Even though every person is so different I think it's truly amazing to watch someones journey and growth pattern.
Some skill sets have a more distinct learning pattern than others and I definitely see a pattern in photography. Because of social media it's a whole lot easier to watch growth online as it's happening.
Photographically speaking i'm finding that people are putting their work out there right away. Sometimes way before they're ready even if they think they're ready and basing the success off of how many "likes" the image gets. Social media is a sneaky, tricky, addictive thing. It can make or break a person. Steve Maraboli says
“I am self-propelled; fueled from within. I appreciate people’s opinions, but I’m not attached to them. I learned a long time ago that if I give them the power to feed me, I also give them the power to starve me.”
To me that quote explains about the power we give people based on their opinions. Opinions that come from fads (most of the time.)
So what's my point? What causes that? Could be a whole mix of things. In my opinion insecurity, pride and the need/want to fit in are probably at the top of the list. When you add social media to that mix it's like adding gasoline to a fire.
I'm thankful that the love of photography is spreading like wild fire but it seems these days everyone and their mother has a photography page. You know what I mean. Someone gets a DSLR for Christmas or their birthday, take a couple nice shots with that nice creamy background and all of a sudden everyone says "you should really start charging for your photos you do great work". I get that. Everyone starts somewhere and i'm not trying to crush dreams here. But lets be realistic and put this into perspective. I make an excellent batch of chocolate chip cookies should I open a bakery?
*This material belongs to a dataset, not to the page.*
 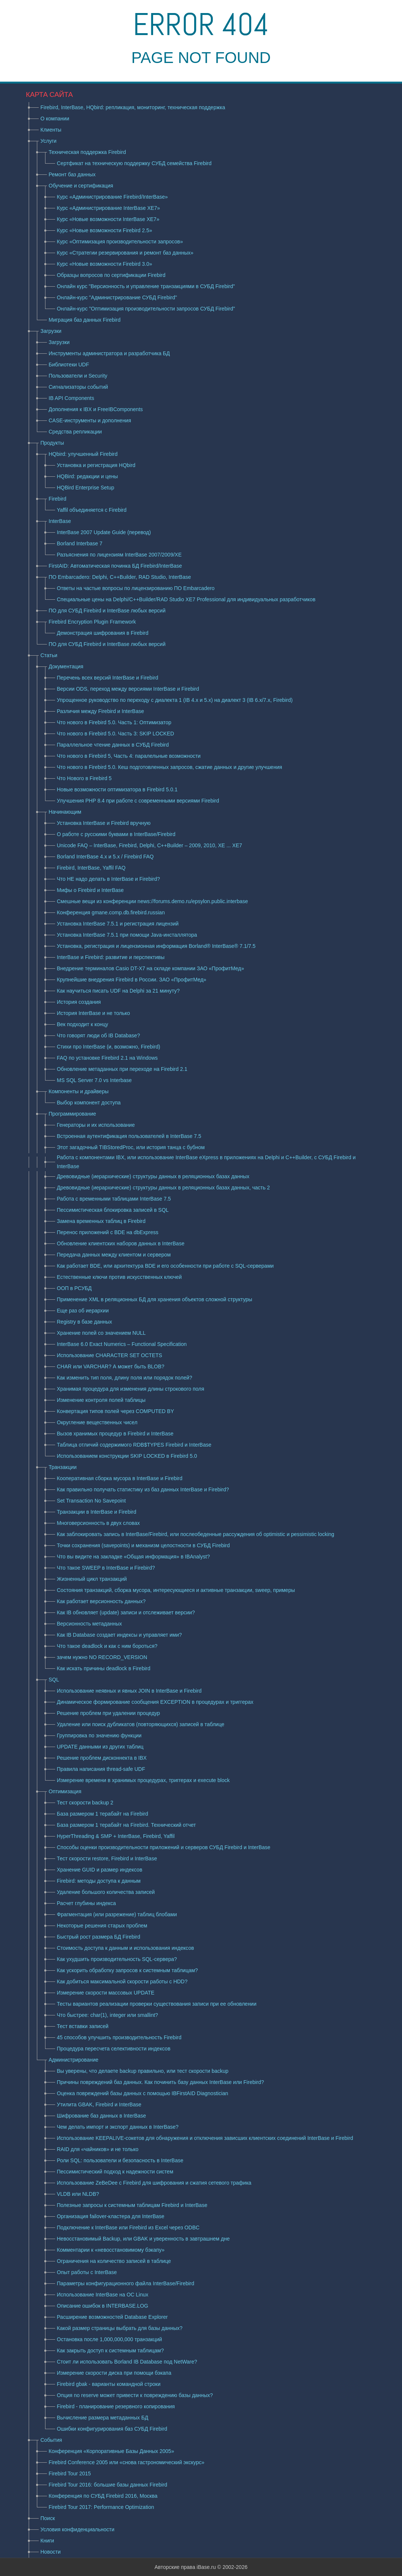 I want to click on Техническая поддержка Firebird, so click(x=87, y=152).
Heck no.
My point is... I recently shared an article about how amateur photographers are ruining the business.
Find article here ( http://www.nytimes.com/2010/03/30/business/media/30photogs.html?pagewanted=all&_r=0 )
My take on the article? Who do I think is to blame for ruining the photography business? Pride, SOCIETY and social media. I strongly feel that society is uneducated on what a quality image is.
This is where my brain kind of struggles. As an artist I do understand that art is in the eye of the beholder.
As i've learned more and more about photography I look back at things that I spent hours on, thought looked great and now look terrible l to me.
My eye was not trained to see if and image was exposed properly, if the white balance was off or heck I couldn't even see some times that an image wasn't even in focus. Seems crazy right? I mean you would be shocked at how many people don't notice if images are even in focus!
This is that sneaky and blind "fad pattern."
Person spends hours on image
Shares with friends and family
Friends and family confuse their love for that person with their love for the image
Friends and family are in awe at their loved ones work.
OR friends and family confuse their love for the subject not love for the image.
It's like that "perfect" hair style in the 80's you thought was spectacular (did you sort of cringe and smile at the same time?)
Seriously I had a perm in the early 90's. Bad.bad idea. Don't even get me going on wind pants, fanny packs and winker jeans. Don't know what winker jeans are? Google it... it's a weird pair of pants where eyes are painted under the butt cheeks so when you walk it looks like they're winking. Told you. Weird.
Anyway there's a difference between timeless and a fad no matter what the era is and no matter what the product or business.
Fads are unavoidable
I get that!
Right now social media is stuffing fads down your throat while you have to search really hard for good quality stuff. And even if you see the good quality stuff you may not recognize it as quality because it's in the minority these days. Hard work and an open mind WILL pay off. You just have to be patient and WILLING to learn.
Here is a letter to new photographers I found written by a woman named Lauren. I loved her perspective. She points out how much hard work it is to run a business and it's so true. So many people up and coming expect it to happen over night. So of course someone that has been working 10+ years is going to get cranky when the amateur doesn't want to wait it out.
For those of you that are truly eager to learn, and grow in any aspect of your life... not just photography.
Find a mentor.Find someone that knows what they're talking about, cares about you and cares about the goal you're working towards.
We will never know anything until we ADMIT how little we know.